* GOAL OF THE EXERCISE *
Search the entries below for the word "Padre" and copy every line where it appears.

[Entries taken from a collection]
#####
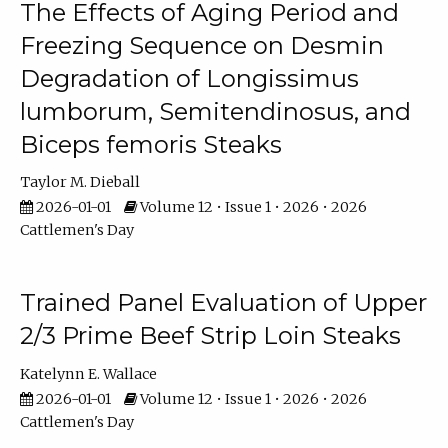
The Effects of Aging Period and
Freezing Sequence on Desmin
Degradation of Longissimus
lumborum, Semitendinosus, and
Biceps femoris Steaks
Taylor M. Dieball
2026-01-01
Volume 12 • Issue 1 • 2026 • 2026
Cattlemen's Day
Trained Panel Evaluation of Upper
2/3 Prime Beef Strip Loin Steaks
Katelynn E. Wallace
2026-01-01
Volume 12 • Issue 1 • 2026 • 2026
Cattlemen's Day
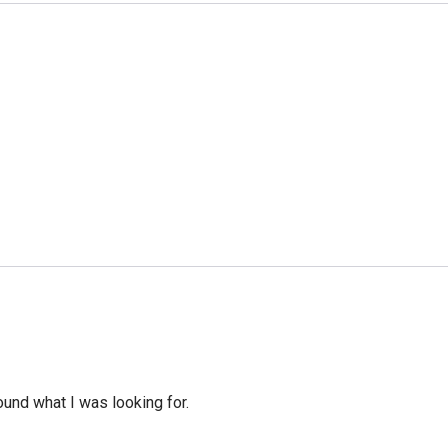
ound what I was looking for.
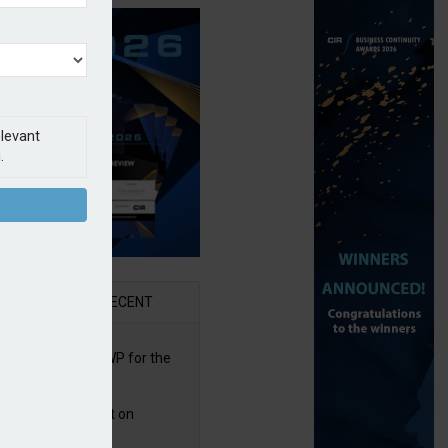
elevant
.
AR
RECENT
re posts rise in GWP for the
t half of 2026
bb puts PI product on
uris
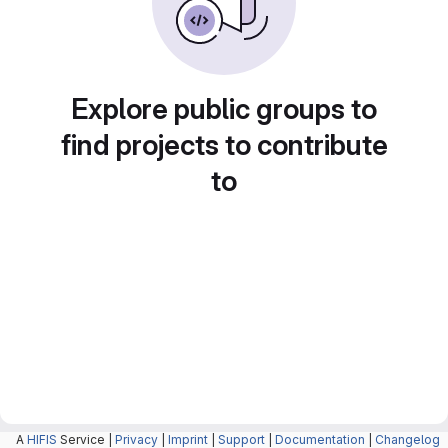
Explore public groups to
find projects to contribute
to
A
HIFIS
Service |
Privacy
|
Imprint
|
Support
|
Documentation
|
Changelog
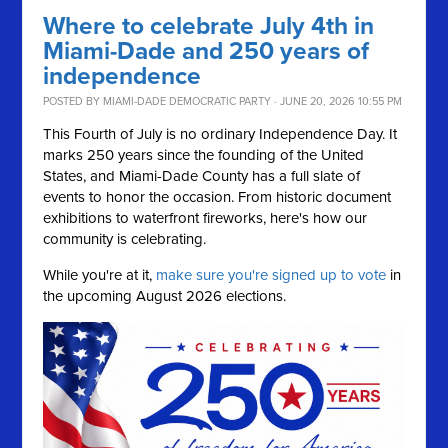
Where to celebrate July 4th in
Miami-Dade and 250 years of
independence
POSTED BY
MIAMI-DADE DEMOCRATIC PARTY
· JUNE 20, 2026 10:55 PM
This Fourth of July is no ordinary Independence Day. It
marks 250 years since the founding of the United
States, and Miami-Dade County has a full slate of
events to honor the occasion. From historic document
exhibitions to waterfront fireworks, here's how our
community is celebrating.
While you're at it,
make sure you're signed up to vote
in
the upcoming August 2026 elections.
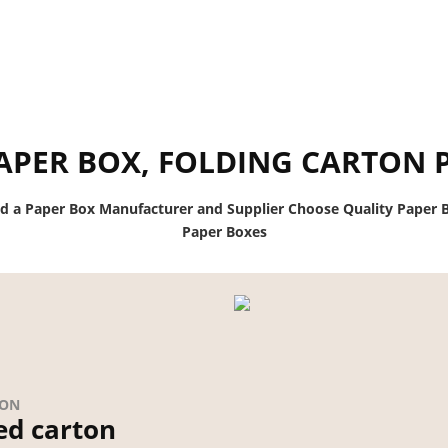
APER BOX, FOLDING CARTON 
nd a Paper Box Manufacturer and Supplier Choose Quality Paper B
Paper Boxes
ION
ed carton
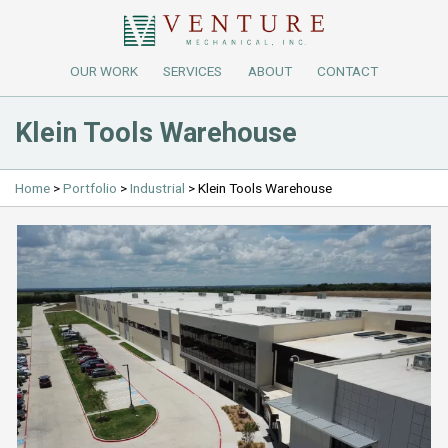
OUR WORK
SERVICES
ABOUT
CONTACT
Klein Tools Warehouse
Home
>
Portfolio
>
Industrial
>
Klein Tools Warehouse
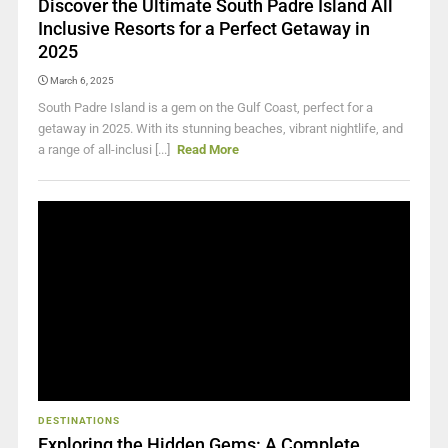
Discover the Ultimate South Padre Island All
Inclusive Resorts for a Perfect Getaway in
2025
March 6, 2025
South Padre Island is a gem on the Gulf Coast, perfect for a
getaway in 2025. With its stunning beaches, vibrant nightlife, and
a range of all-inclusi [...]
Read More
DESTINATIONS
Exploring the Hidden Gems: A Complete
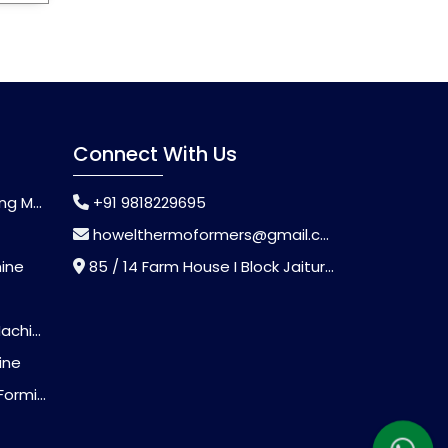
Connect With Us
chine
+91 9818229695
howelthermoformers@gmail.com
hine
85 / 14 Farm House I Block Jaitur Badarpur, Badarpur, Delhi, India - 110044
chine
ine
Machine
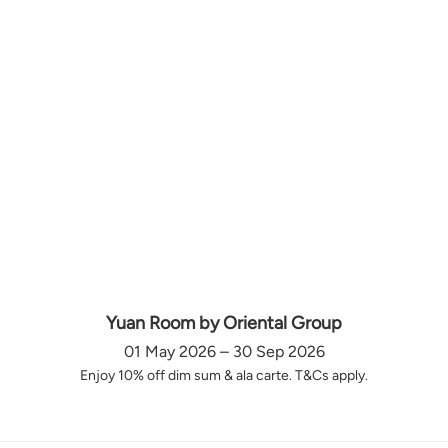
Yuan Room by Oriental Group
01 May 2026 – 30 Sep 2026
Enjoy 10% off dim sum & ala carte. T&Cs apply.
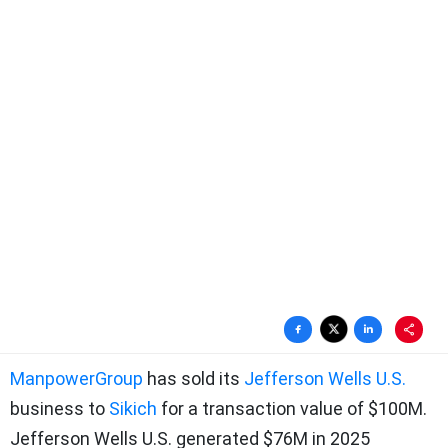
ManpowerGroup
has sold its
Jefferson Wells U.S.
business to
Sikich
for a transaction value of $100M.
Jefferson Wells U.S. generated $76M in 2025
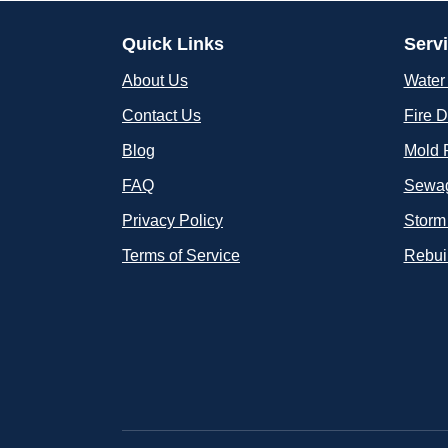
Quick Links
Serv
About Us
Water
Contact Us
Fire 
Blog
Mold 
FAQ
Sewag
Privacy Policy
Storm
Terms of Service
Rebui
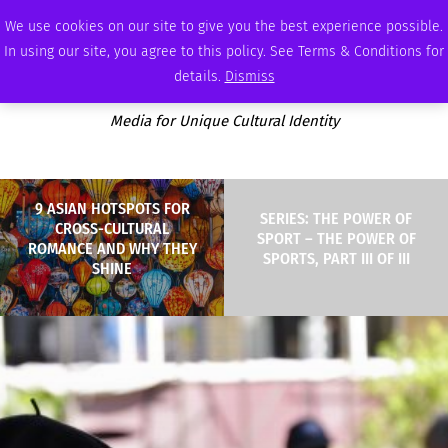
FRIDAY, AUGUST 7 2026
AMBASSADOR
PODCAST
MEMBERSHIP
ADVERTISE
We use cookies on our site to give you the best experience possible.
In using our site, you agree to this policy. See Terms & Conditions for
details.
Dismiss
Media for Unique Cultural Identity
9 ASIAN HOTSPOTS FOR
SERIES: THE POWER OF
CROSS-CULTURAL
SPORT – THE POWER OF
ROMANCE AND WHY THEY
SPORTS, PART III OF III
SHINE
#####
* RESPONSE AREA *
Discover the Ultimate South Padre Island All
South Padre Island is a gem on the Gulf Coast, perfect for a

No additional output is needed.